Task objective – Lines in the material below that include "Pharma" need to be tallied; give the total alone.
*** Supplied material Section Begins ***
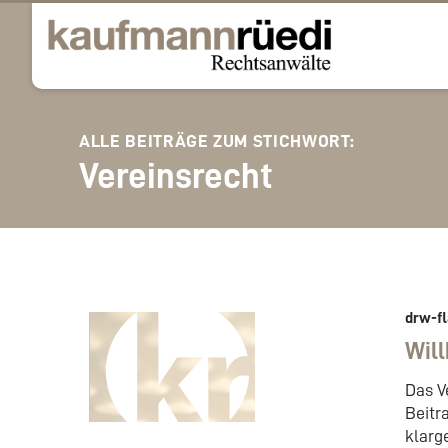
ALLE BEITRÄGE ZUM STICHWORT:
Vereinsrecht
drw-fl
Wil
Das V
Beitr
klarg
*** Supplied material Section Ends ***
*** Supplied material Section Begins ***
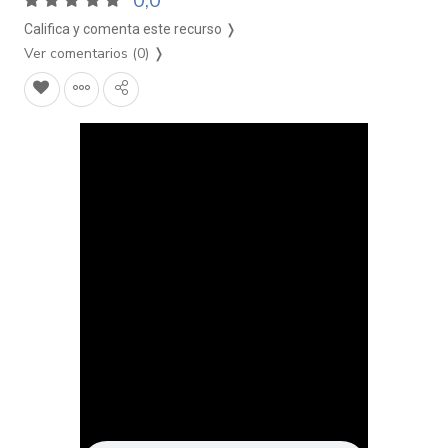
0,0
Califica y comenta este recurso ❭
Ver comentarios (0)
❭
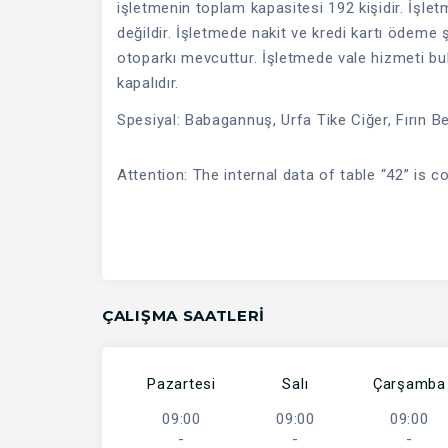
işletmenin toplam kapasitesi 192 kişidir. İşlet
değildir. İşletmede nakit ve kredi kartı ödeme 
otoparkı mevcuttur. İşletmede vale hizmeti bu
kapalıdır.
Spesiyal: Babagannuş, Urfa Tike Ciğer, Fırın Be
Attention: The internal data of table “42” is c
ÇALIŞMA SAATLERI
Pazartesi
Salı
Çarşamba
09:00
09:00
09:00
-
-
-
*** Supplied material Section Ends ***
*** Supplied material Section Begins ***
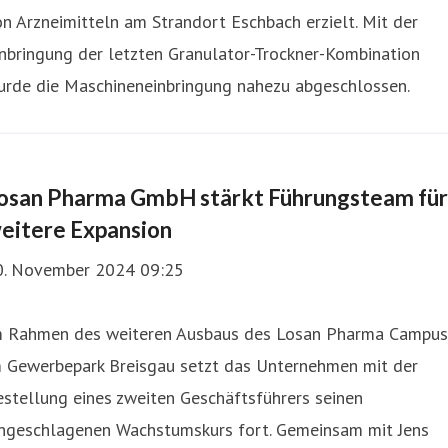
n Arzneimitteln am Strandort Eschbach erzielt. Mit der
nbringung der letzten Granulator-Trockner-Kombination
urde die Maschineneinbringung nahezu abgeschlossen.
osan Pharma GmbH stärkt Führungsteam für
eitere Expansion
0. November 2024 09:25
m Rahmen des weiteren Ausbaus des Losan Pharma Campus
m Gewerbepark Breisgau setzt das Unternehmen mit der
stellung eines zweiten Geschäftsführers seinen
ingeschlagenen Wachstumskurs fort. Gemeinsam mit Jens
*** Supplied material Section Ends ***
Finished exercise – 2